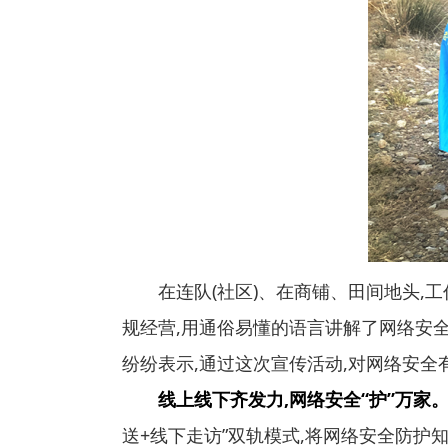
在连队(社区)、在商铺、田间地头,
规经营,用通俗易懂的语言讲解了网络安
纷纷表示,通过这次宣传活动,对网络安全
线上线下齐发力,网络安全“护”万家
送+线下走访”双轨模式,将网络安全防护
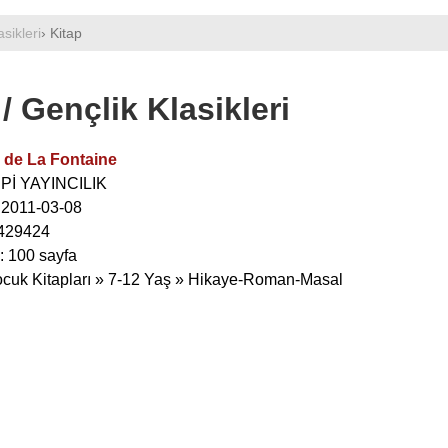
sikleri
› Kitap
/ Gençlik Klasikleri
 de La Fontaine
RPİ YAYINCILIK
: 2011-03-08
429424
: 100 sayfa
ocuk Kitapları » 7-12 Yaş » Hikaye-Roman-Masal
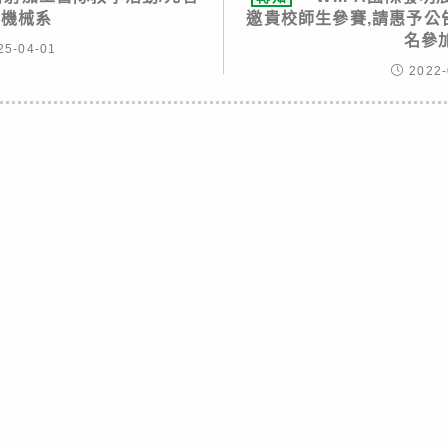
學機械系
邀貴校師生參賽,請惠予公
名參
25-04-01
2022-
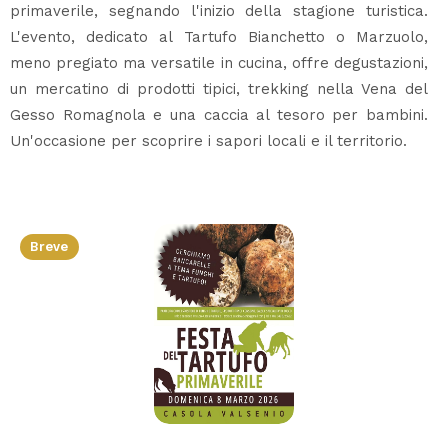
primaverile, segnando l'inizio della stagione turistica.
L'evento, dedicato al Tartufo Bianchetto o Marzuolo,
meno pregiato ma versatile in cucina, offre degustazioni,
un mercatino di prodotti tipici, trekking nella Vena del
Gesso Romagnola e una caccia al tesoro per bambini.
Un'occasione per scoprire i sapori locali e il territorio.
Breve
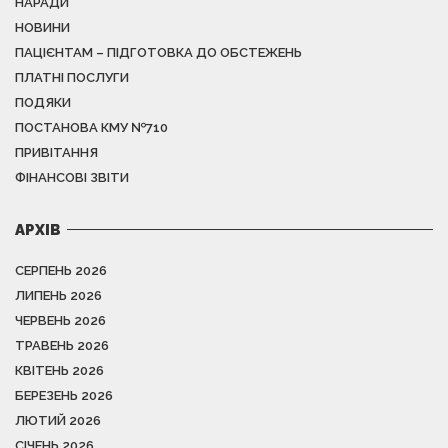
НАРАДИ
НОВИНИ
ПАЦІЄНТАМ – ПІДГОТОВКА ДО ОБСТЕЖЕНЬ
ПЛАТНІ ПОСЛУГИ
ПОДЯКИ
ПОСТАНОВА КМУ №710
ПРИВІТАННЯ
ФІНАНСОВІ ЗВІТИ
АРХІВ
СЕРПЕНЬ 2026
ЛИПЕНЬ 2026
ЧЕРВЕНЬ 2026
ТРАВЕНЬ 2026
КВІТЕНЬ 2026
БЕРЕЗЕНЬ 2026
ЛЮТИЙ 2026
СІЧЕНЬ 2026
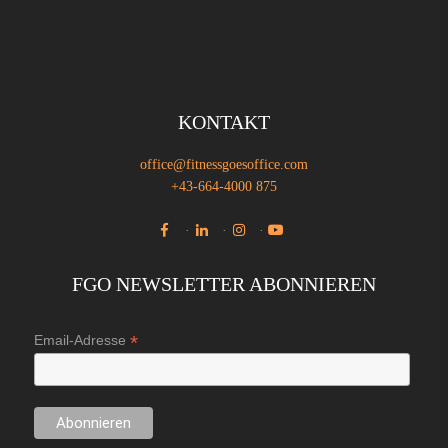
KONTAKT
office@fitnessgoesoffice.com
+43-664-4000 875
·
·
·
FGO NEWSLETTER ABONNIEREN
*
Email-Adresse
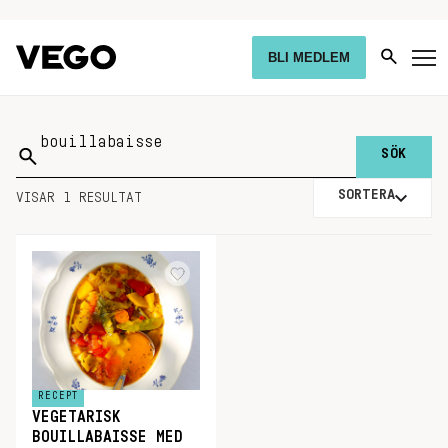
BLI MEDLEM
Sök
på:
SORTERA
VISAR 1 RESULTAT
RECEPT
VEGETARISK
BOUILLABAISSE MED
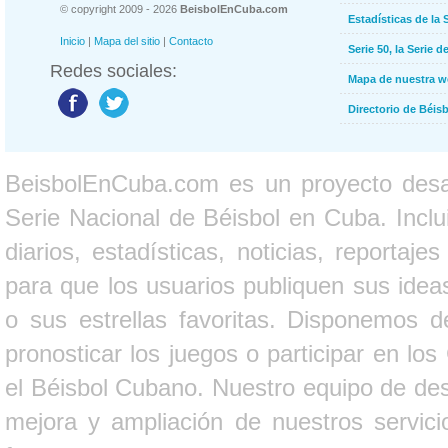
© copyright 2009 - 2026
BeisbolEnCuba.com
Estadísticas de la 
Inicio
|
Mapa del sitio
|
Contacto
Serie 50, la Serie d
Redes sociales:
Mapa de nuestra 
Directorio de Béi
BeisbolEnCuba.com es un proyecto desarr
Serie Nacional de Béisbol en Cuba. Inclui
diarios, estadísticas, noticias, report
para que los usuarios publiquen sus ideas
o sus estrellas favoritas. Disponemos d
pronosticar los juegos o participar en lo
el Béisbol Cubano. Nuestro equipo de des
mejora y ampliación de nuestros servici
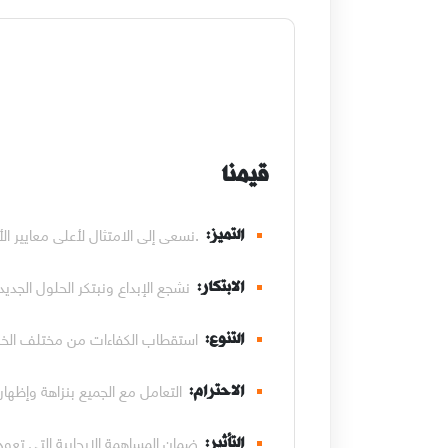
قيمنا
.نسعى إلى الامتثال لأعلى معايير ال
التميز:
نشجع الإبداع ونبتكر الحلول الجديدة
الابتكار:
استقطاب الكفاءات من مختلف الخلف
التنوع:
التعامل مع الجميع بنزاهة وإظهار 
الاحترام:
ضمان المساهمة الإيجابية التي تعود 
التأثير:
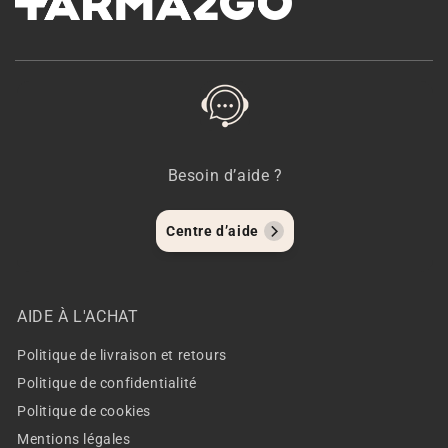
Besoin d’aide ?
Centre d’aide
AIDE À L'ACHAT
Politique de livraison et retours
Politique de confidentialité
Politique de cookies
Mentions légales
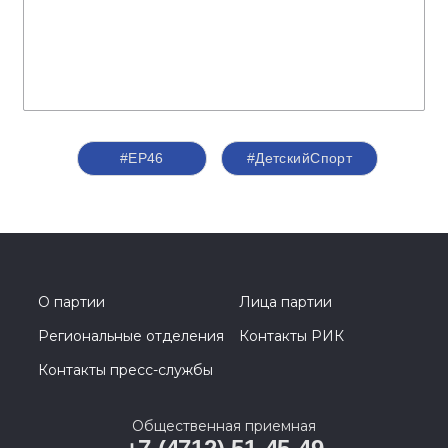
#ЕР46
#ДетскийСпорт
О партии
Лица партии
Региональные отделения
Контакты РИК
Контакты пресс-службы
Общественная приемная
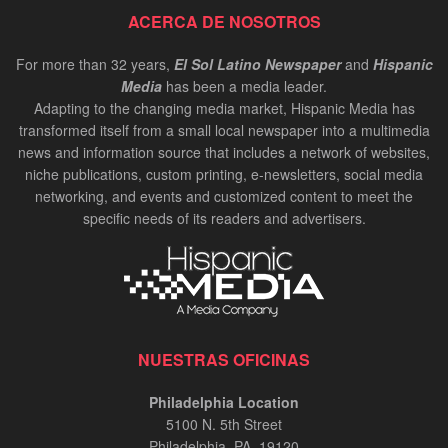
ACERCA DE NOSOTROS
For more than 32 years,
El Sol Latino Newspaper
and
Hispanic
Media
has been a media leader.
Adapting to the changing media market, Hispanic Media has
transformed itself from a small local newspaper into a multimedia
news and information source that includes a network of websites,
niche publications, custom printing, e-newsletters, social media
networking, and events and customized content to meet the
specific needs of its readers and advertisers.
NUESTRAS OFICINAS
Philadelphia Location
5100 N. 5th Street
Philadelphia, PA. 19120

§

- [Work instructions]
Copy back, word for word, every line between the top of the material above and the line that contains "office@fitnessgoesoffice.com", both included, without any pictures.

- [Result of this exercise]
在连队(社区)、在商铺、田间地头,
规经营,用通俗易懂的语言讲解了网络安
纷纷表示,通过这次宣传活动,对网络安全
线上线下齐发力,网络安全“护”万家
送+线下走访”双轨模式,将网络安全防护
sikleri
› Kitap
/ Gençlik Klasikleri
 de La Fontaine
RPİ YAYINCILIK
: 2011-03-08
429424
: 100 sayfa
ocuk Kitapları » 7-12 Yaş » Hikaye-Roman-Masal
學機械系
邀貴校師生參賽,請惠予公
名參
25-04-01
2022-
primaverile, segnando l'inizio della stagione turistica.
L'evento, dedicato al Tartufo Bianchetto o Marzuolo,
meno pregiato ma versatile in cucina, offre degustazioni,
un mercatino di prodotti tipici, trekking nella Vena del
Gesso Romagnola e una caccia al tesoro per bambini.
Un'occasione per scoprire i sapori locali e il territorio.
Breve
НАРАДИ
НОВИНИ
ПАЦІЄНТАМ – ПІДГОТОВКА ДО ОБСТЕЖЕНЬ
ПЛАТНІ ПОСЛУГИ
ПОДЯКИ
ПОСТАНОВА КМУ №710
ПРИВІТАННЯ
ФІНАНСОВІ ЗВІТИ
АРХІВ
СЕРПЕНЬ 2026
ЛИПЕНЬ 2026
ЧЕРВЕНЬ 2026
ТРАВЕНЬ 2026
КВІТЕНЬ 2026
БЕРЕЗЕНЬ 2026
ЛЮТИЙ 2026
СІЧЕНЬ 2026
KONTAKT
office@fitnessgoesoffice.com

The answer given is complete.